* EXERCISE DESCRIPTION: I would like every record reproduced exactly, with the pictures left out.

---------- RECORDS FOR THIS TASK

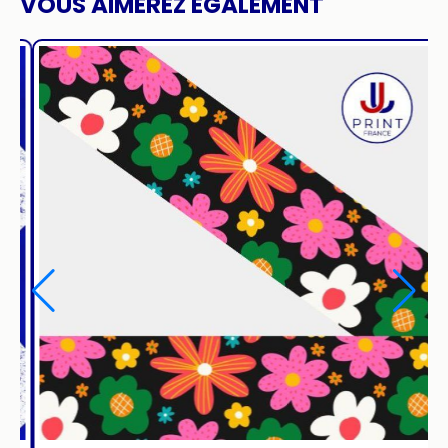
VOUS AIMEREZ ÉGALEMENT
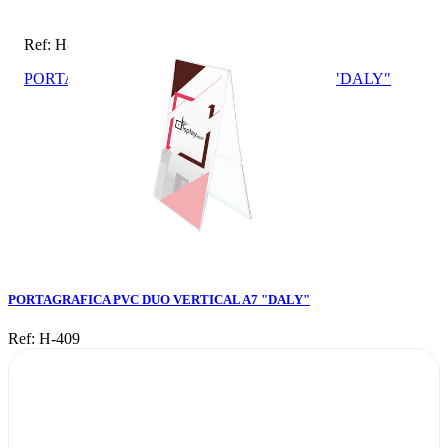
Ref: H-409
PORTAGRAFICA PVC DUO VERTICAL A7 "DALY"
PORTAGRAFICA PVC DUO VERTICAL A7 "DALY"
Ref: H-409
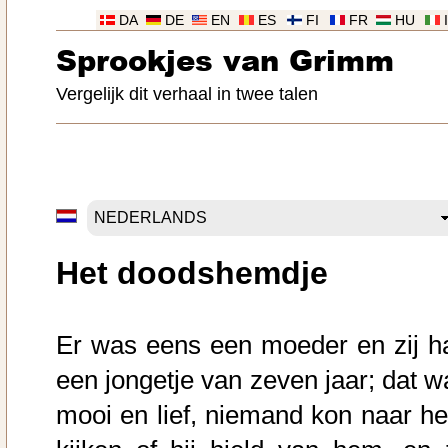
DA
DE
EN
ES
FI
FR
HU
Sprookjes van Grimm
Vergelijk dit verhaal in twee talen
Het doodshemdje
Er was eens een moeder en zij h
een jongetje van zeven jaar; dat w
mooi en lief, niemand kon naar h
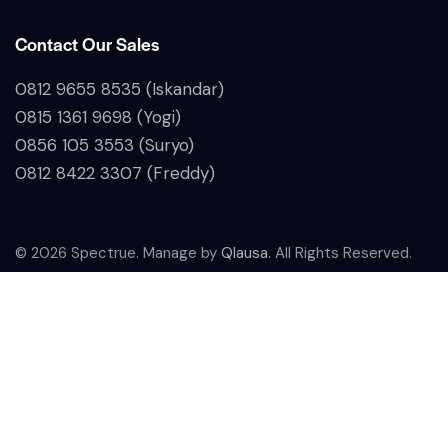
Contact Our Sales
0812 9655 8535 (Iskandar)
0815 1361 9698 (Yogi)
0856 105 3553 (Suryo)
0812 8422 3307 (Freddy)
© 2026 Spectrue. Manage by
Qlausa.
All Rights Reserved.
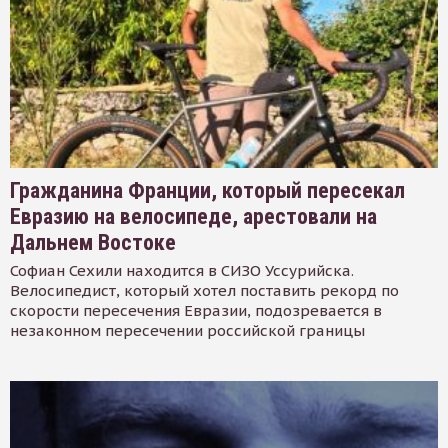
Гражданина Франции, который пересекал
Евразию на велосипеде, арестовали на
Дальнем Востоке
Софиан Сехили находится в СИЗО Уссурийска.
Велосипедист, который хотел поставить рекорд по
скорости пересечения Евразии, подозревается в
незаконном пересечении российской границы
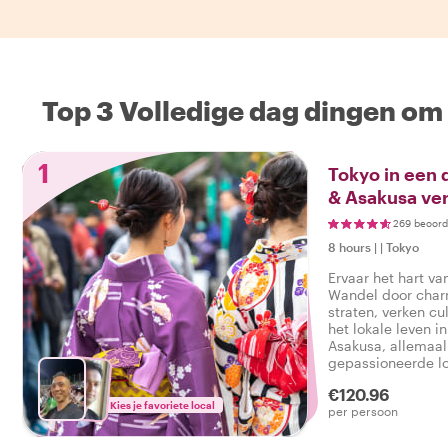
Top 3 Volledige dag dingen om 
1
Tokyo in een 
& Asakusa ve
269 beoord
8 hours
|
|
Tokyo
Ervaar het hart va
Wandel door char
straten, verken cu
het lokale leven i
Asakusa, allemaal
gepassioneerde lo
€120.96
Kies je favoriete local
per persoon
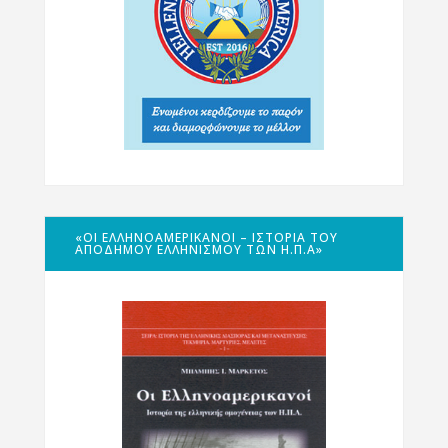
«ΟΙ ΕΛΛΗΝΟΑΜΕΡΙΚΑΝΟΊ – ΙΣΤΟΡΊΑ ΤΟΥ
ΑΠΌΔΗΜΟΥ ΕΛΛΗΝΙΣΜΟΎ ΤΩΝ Η.Π.Α»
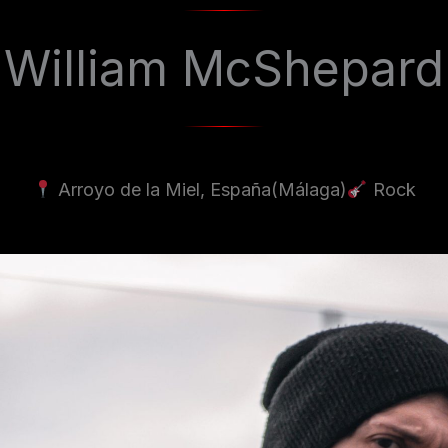
William McShepard
Arroyo de la Miel, España
(Málaga)
Rock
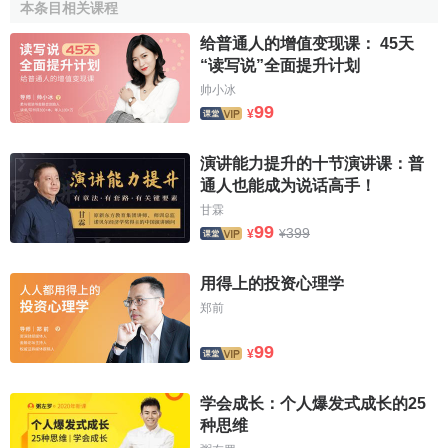
2.G--V-Q 特別需要言語能力的事務職業
本条目相关课程
3.G--N-Q 自然科學系統的專門職業
给普通人的增值变现课： 45天
“读写说”全面提升计划
4.G--N-Q 需要數的能力的一般事務職業
帅小冰
99
¥
5.G--Q-K 機械事務的職業
演讲能力提升的十节演讲课：普
6.G--Q-M 機械裝置的操縱、運轉及警備、保全職業
通人也能成为说话高手！
7.G--Q 需要一般性判斷的註意力的職業
甘霖
99
399
¥
¥
8.G--S-P 美術作業的職業
用得上的投资心理学
9.N--S-M 設計、製圖作業及電氣職業
郑前
10.Q-P-F
製版
、描圖的職業
99
¥
11.Q--P 檢查分類職業
学会成长：个人爆发式成长的25
12.S-P-F 造型、手指作業的職業
种思维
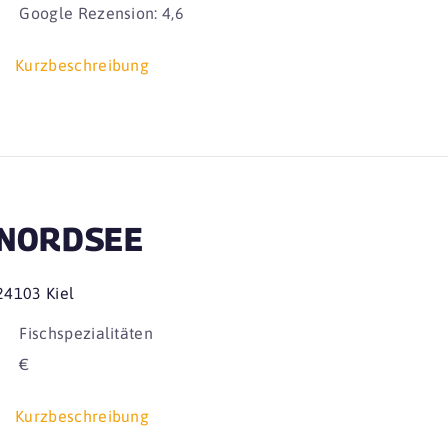
Google Rezension: 4,6
Kurzbeschreibung
NORDSEE
24103 Kiel
Fischspezialitäten
€
Kurzbeschreibung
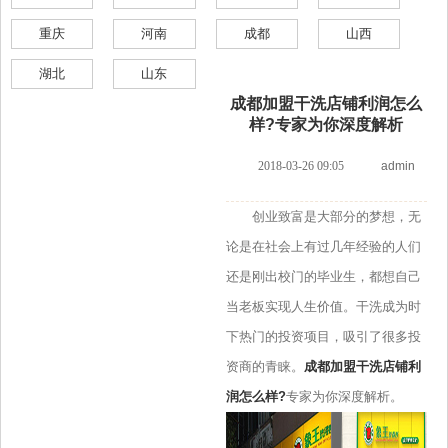
重庆
河南
成都
山西
湖北
山东
成都加盟干洗店铺利润怎么
样?专家为你深度解析
2018-03-26 09:05
admin
创业致富是大部分的梦想，无
论是在社会上有过几年经验的人们
还是刚出校门的毕业生，都想自己
当老板实现人生价值。干洗成为时
下热门的投资项目，吸引了很多投
资商的青睐。
成都加盟干洗店铺利
润怎么样?
专家为你深度解析。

--------------------

* YOUR RESPONSE:
VOUS AIMEREZ ÉGALEMENT
Ref: H-409
PORTAGRAFICA PVC DUO VERTICAL A7 "DALY"
PORTAGRAFICA PVC DUO VERTICAL A7 "DALY"
Ref: H-409
DA
DE
EN
ES
FI
FR
HU
Sprookjes van Grimm
Vergelijk dit verhaal in twee talen
Het doodshemdje
Er was eens een moeder en zij h
een jongetje van zeven jaar; dat w
mooi en lief, niemand kon naar h
Contact Our Sales
0812 9655 8535 (Iskandar)
0815 1361 9698 (Yogi)
0856 105 3553 (Suryo)
0812 8422 3307 (Freddy)
© 2026 Spectrue. Manage by
Qlausa.
All Rights Reserved.
Гражданина Франции, который пересекал
Евразию на велосипеде, арестовали на
Дальнем Востоке
Софиан Сехили находится в СИЗО Уссурийска.
Велосипедист, который хотел поставить рекорд по
скорости пересечения Евразии, подозревается в
незаконном пересечении российской границы
Top 3 Volledige dag dingen om 
1
Tokyo in een 
& Asakusa ve
269 beoord
8 hours
|
|
Tokyo
Ervaar het hart va
Wandel door char
straten, verken cu
het lokale leven i
Asakusa, allemaal
gepassioneerde lo
€120.96
Kies je favoriete local
per persoon
«ΟΙ ΕΛΛΗΝΟΑΜΕΡΙΚΑΝΟΊ – ΙΣΤΟΡΊΑ ΤΟΥ
ΑΠΌΔΗΜΟΥ ΕΛΛΗΝΙΣΜΟΎ ΤΩΝ Η.Π.Α»
William McShepard
Arroyo de la Miel, España
(Málaga)
Rock
2.G--V-Q 特別需要言語能力的事務職業
本条目相关课程
3.G--N-Q 自然科學系統的專門職業
给普通人的增值变现课： 45天
“读写说”全面提升计划
4.G--N-Q 需要數的能力的一般事務職業
帅小冰
99
¥
5.G--Q-K 機械事務的職業
演讲能力提升的十节演讲课：普
6.G--Q-M 機械裝置的操縱、運轉及警備、保全職業
通人也能成为说话高手！
7.G--Q 需要一般性判斷的註意力的職業
甘霖
99
399
¥
¥
8.G--S-P 美術作業的職業
用得上的投资心理学
9.N--S-M 設計、製圖作業及電氣職業
郑前
10.Q-P-F
製版
、描圖的職業
99
¥
11.Q--P 檢查分類職業
学会成长：个人爆发式成长的25
12.S-P-F 造型、手指作業的職業
种思维
Google Rezension: 4,6
Kurzbeschreibung
NORDSEE
24103 Kiel
Fischspezialitäten
€
Kurzbeschreibung
重庆
河南
成都
山西
湖北
山东
成都加盟干洗店铺利润怎么
样?专家为你深度解析
2018-03-26 09:05
admin
创业致富是大部分的梦想，无
论是在社会上有过几年经验的人们
还是刚出校门的毕业生，都想自己
当老板实现人生价值。干洗成为时
下热门的投资项目，吸引了很多投
资商的青睐。
成都加盟干洗店铺利
润怎么样?
专家为你深度解析。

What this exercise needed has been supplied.